● **HOW TO COMPLETE THIS TASK**:
Everything in the listing below from the line containing "matière d’alliances géopolitiques." through the line containing "l’Inde, l’Iran, la" must be repeated exactly; the remaining lines are not wanted.
◇ ◇ ◇
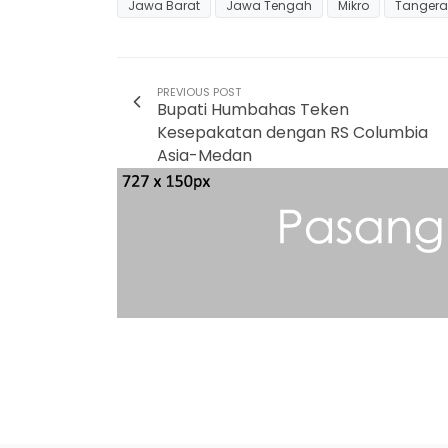
Jawa Barat
Jawa Tengah
Mikro
Tanger
PREVIOUS POST
Bupati Humbahas Teken
Kesepakatan dengan RS Columbia
Asia-Medan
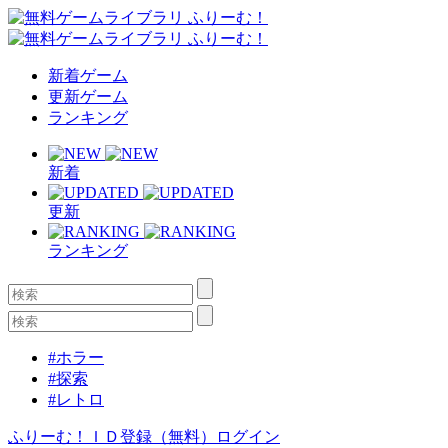
新着ゲーム
更新ゲーム
ランキング
新着
更新
ランキング
#ホラー
#探索
#レトロ
ふりーむ！ＩＤ登録（無料）
ログイン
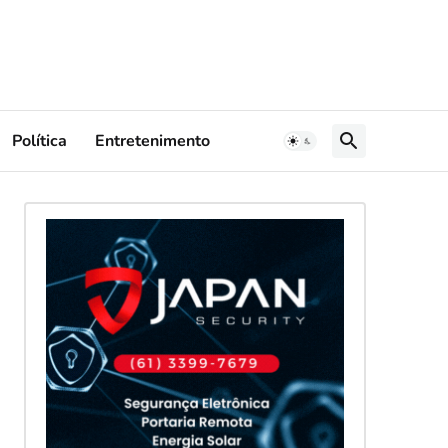
Política
Entretenimento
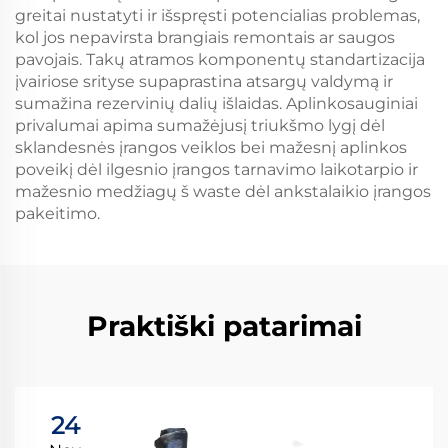
greitai nustatyti ir išspręsti potencialias problemas,
kol jos nepavirsta brangiais remontais ar saugos
pavojais. Takų atramos komponentų standartizacija
įvairiose srityse supaprastina atsargų valdymą ir
sumažina rezervinių dalių išlaidas. Aplinkosauginiai
privalumai apima sumažėjusį triukšmo lygį dėl
sklandesnės įrangos veiklos bei mažesnį aplinkos
poveikį dėl ilgesnio įrangos tarnavimo laikotarpio ir
mažesnio medžiagų š waste dėl ankstalaikio įrangos
pakeitimo.
Praktiški patarimai
24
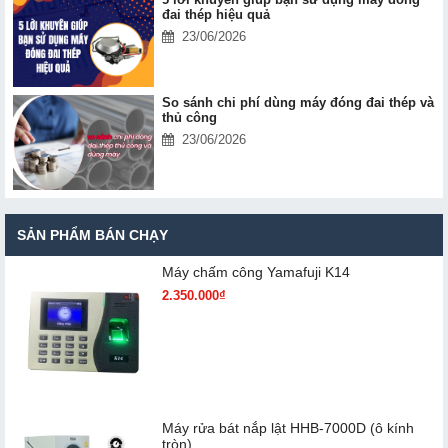
đai thép hiệu quả
23/06/2026
So sánh chi phí dùng máy đóng đai thép và
thủ công
23/06/2026
SẢN PHẨM BÁN CHẠY
Máy chấm cô​ng Yamafuji K14
2.350.000₫
Máy rửa bát nắp lật HHB-7000D (ô kính
tròn)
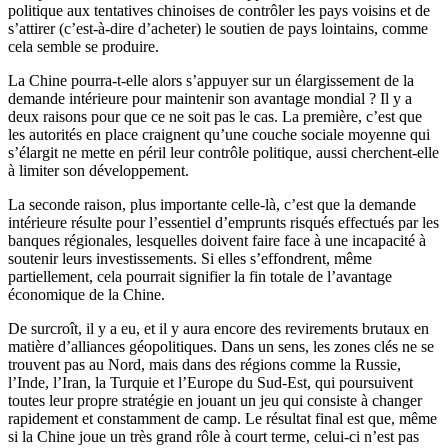
politique aux tentatives chinoises de contrôler les pays voisins et de
s’attirer (c’est-à-dire d’acheter) le soutien de pays lointains, comme
cela semble se produire.
La Chine pourra-t-elle alors s’appuyer sur un élargissement de la
demande intérieure pour maintenir son avantage mondial ? Il y a
deux raisons pour que ce ne soit pas le cas. La première, c’est que
les autorités en place craignent qu’une couche sociale moyenne qui
s’élargit ne mette en péril leur contrôle politique, aussi cherchent-elle
à limiter son développement.
La seconde raison, plus importante celle-là, c’est que la demande
intérieure résulte pour l’essentiel d’emprunts risqués effectués par les
banques régionales, lesquelles doivent faire face à une incapacité à
soutenir leurs investissements. Si elles s’effondrent, même
partiellement, cela pourrait signifier la fin totale de l’avantage
économique de la Chine.
De surcroît, il y a eu, et il y aura encore des revirements brutaux en
matière d’alliances géopolitiques. Dans un sens, les zones clés ne se
trouvent pas au Nord, mais dans des régions comme la Russie,
l’Inde, l’Iran, la Turquie et l’Europe du Sud-Est, qui poursuivent
toutes leur propre stratégie en jouant un jeu qui consiste à changer
rapidement et constamment de camp. Le résultat final est que, même
si la Chine joue un très grand rôle à court terme, celui-ci n’est pas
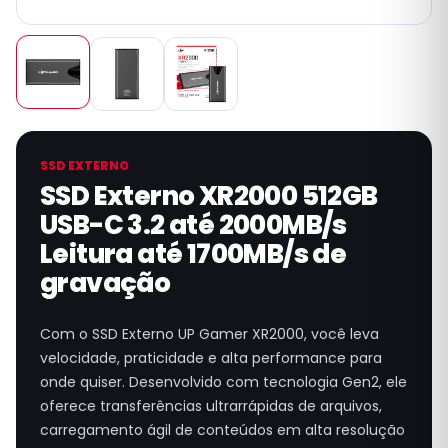
SSD EXTERNO
SSD Externo XR2000 512GB
USB-C 3.2 até 2000MB/s
Leitura até 1700MB/s de
gravação
Com o SSD Externo UP Gamer XR2000, você leva
velocidade, praticidade e alta performance para
onde quiser. Desenvolvido com tecnologia Gen2, ele
oferece transferências ultrarrápidas de arquivos,
carregamento ágil de conteúdos em alta resolução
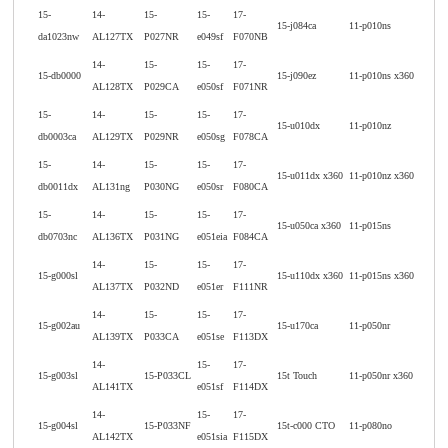
15-
14-
15-
15-
17-
15-j084ca
11-p010ns
da1023nw
AL127TX
P027NR
e049sf
F070NB
14-
15-
15-
17-
15-db0000
15-j090ez
11-p010ns x360
AL128TX
P029CA
e050sf
F071NR
15-
14-
15-
15-
17-
15-u010dx
11-p010nz
db0003ca
AL129TX
P029NR
e050sg
F078CA
15-
14-
15-
15-
17-
15-u011dx x360
11-p010nz x360
db0011dx
AL131ng
P030NG
e050sr
F080CA
15-
14-
15-
15-
17-
15-u050ca x360
11-p015ns
db0703nc
AL136TX
P031NG
e051eia
F084CA
14-
15-
15-
17-
15-g000sl
15-u110dx x360
11-p015ns x360
AL137TX
P032ND
e051er
F111NR
14-
15-
15-
17-
15-g002au
15-u170ca
11-p050nr
AL139TX
P033CA
e051se
F113DX
14-
15-
17-
15-g003sl
15-P033CL
15t Touch
11-p050nr x360
AL141TX
e051sf
F114DX
14-
15-
17-
15-g004sl
15-P033NF
15t-c000 CTO
11-p080no
AL142TX
e051sia
F115DX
◇ ◇ ◇
● **EXERCISE RESULT**:
matière d’alliances géopolitiques. Dans un sens, les zones clés ne se
trouvent pas au Nord, mais dans des régions comme la Russie,
l’Inde, l’Iran, la Turquie et l’Europe du Sud-Est, qui poursuivent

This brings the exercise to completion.